New Russian fests bring challenges, hope


MOSCOW -- The latest Russian international film festival -- in the Chechnyan capital of Grozny -- has helped throw a spotlight on the multiplying number of far-flung film forums throughout the region, one in which competition is fierce for filmmakers and critics are asked to brave everything from cold temperatures to polar bears.

In fact, the number of film festivals in Russia has more than quadrupled in the past decade, sparking a debate among event organizers and critics, who question the wisdom of the proliferation.

Apart from the upcoming festival in Chechnya, several other events have popped up in remote Russian cities over the past six years.

In 2003, the Amur Autumn festival was launched in the far eastern town of Blagoveshchensk. That same year, the debut edition of Pacific Meridian was held in another of Russia's easternmost cities, Vladivostok, while the Spirit of Fire fest was launched in Khanty-Mansiysk, close to the Arctic Circle. A year later, the Baltic Debuts opened for the first time in Svetlogorsk, a town in the country's western outpost of Kaliningrad.

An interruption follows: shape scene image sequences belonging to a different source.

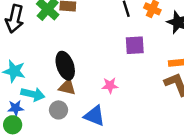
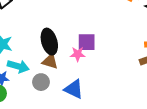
purple square: (135, 45) -> (87, 42), moved
pink star: (110, 85) -> (78, 54), moved

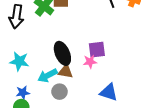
cyan arrow: (18, 66) -> (47, 76), moved, turned 144
blue triangle: (74, 89) -> (109, 92), moved

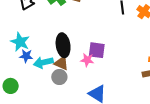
gray circle: (59, 92) -> (59, 77), moved
blue star: (23, 93) -> (26, 56), moved

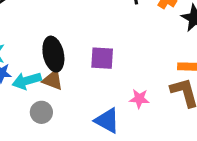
pink star: (87, 60) -> (139, 99), moved
gray circle: (59, 77) -> (41, 112), moved

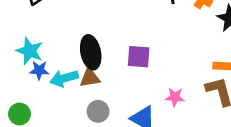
brown triangle: (53, 80) -> (90, 78), turned -30
gray circle: (41, 112) -> (98, 111), moved

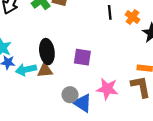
pink star: (175, 97) -> (107, 89), size x1.5
gray circle: (98, 111) -> (70, 95), moved

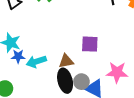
black ellipse: (47, 52) -> (65, 81), moved
brown triangle: (45, 70) -> (66, 61), moved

Andrei Plakhov, a prominent Russian film critic and the author of a recently published book on domestic and "international" film festivals, insists that many of these so-called international festivals have yet to prove themselves worthy of the moniker.

And while international participants at the festivals see a commercial opportunity here, there is still a long way to go before the system functions smoothly, he told The Hollywood Reporter.

"Even if a foreign film wins the main prize at a Russian film festival, that doesn't necessarily mean that domestic distributors will buy it, and this is a big problem," he said. "Any festival that has ambition to stay in business for a long time should solve it."

Another troubling element is the quality of organization.

"No one knows exactly how many film festivals we need in Russia," said Alexander Doluda, executive director of Pacific Meridian. "Still, the organization of some of them leaves much to be desired. But we hope that, with time, the quantity will turn into quality."

At the beginning, it wasn't easy to bring foreign guests to a place they may have never heard of before, Spirit of Fire vp Maria Zvereva said. "For the first festival, we used personal connections to persuade people that Russia's Far North is not just extremely cold temperatures and polar bears. But after the first festival, when people came to Khanty-Maniysk and saw what it's like, we no longer had that problem."

In the six years since the festival's debut, the situation in the domestic film industry also has changed, with more and more indigenous features produced annually, Zvereva said.

"When we started six years ago, we intended to include all the debut features by domestic directors in the program, but we could hardly find eight movies, as few were made at that time," Zvereva said. "Gradually, we had to expand the program to 10, then 15, films but there are more these days, so we had to (become more selective)."

Despite the learning curve, observers argue that these festivals often represent the only way local audiences get to see many domestic and international movies.

"In this country, film festivals often replace theatrical releases of domestic movies," said Sitora Aliyeva, programming director at more-established fest Kinotavr. "The situation can only change when cinema chain owners and distributors begin to actively work with domestic films."